What the task requires: All that should appear is the run of lines from the one containing "ADAC Geschäftsstelle (w/m/d)" through the end of the records, each repeated exactly.

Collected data
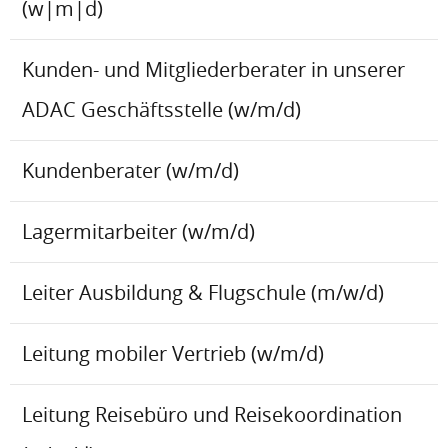
(w|m|d)
Kunden- und Mitgliederberater in unserer
ADAC Geschäftsstelle (w/m/d)
Kundenberater (w/m/d)
Lagermitarbeiter (w/m/d)
Leiter Ausbildung & Flugschule (m/w/d)
Leitung mobiler Vertrieb (w/m/d)
Leitung Reisebüro und Reisekoordination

Response below:
ADAC Geschäftsstelle (w/m/d)
Kundenberater (w/m/d)
Lagermitarbeiter (w/m/d)
Leiter Ausbildung & Flugschule (m/w/d)
Leitung mobiler Vertrieb (w/m/d)
Leitung Reisebüro und Reisekoordination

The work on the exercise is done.